2) Démarrer par un cas d’usage “sur capteurs existants”
Si vous avez déjà SCADA/MES et des historiques, vous pouvez souvent lancer :
- détection d’anomalies,
- prévision de dérive,
- optimisation d’ordonnancement.
Moins de capteurs Ă installer = moins de friction.
3) Penser “hybride” aussi pour l’IA
Même logique que pour les produits : on ne remplace pas tout. On construit un système d’aide à la décision qui :
- propose,
- explique,
- apprend,
- puis automatise progressivement ce qui est stable.
4) Préparer la preuve auprès des partenaires (CPG, retail, resto)
Pour vendre un ingrédient comme Rhiza, il faut des preuves simples et répétables :
- stabilité en formulation,
- qualité constante,
- conformité,
- capacité à livrer.
L’IA peut fournir des tableaux de bord “partageables” et des indicateurs de confiance (variabilité, contrôle, traçabilité).
Ce que cette levée de fonds raconte du marché
Lever 31 M$ en série A dans un environnement de financement plus sélectif envoie un message : les investisseurs paient moins la promesse lointaine, et davantage la capacité à industrialiser. Le discours “on a la techno, l’approbation réglementaire, une usine de démonstration et une demande prouvée” rassure.
Mon point de vue : les acteurs qui gagneront dans les protéines alternatives ne seront pas ceux qui crient le plus fort, mais ceux qui réduisent trois incertitudes en même temps : coût, qualité, distribution.
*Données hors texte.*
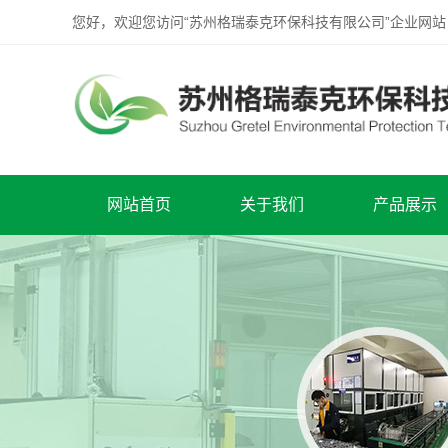
您好，欢迎您访问“苏州格瑞泰克环保科技有限公司”企业网站
网站首页
关于我们
产品展示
L’IA est précisément un outil de réduction d’incertitude.
Et maintenant : la prochaine bataille, c’est l’exécution
La trajectoire affichée (prix inférieur au bœuf haché d’ici 2026) met une pression saine : produire plus, sans diluer la qualité ni exploser les coûts. C’est exactement le terrain où l’IA dans l’agroalimentaire est utile : elle transforme l’industrialisation en discipline mesurable, itérative, pilotée par les données.
Si vous travaillez dans une coopérative, une usine d’ingrédients, une marque agroalimentaire, ou une start-up foodtech, la question n’est plus “faut-il de l’IA ?”. La question est : quel maillon de votre chaîne crée le plus de variabilité — et combien vous coûte-t-il chaque mois ?
La suite logique, en 2026, sera passionnante : verra-t-on apparaître des “recettes” hybrides optimisées par IA (coût, goût, nutrition), et des filières agricoles ajustées en temps réel pour alimenter ces fermentations ? Si oui, la frontière entre agriculture de précision et industrie alimentaire va continuer à s’estomper — et c’est plutôt une bonne nouvelle pour la sécurité alimentaire.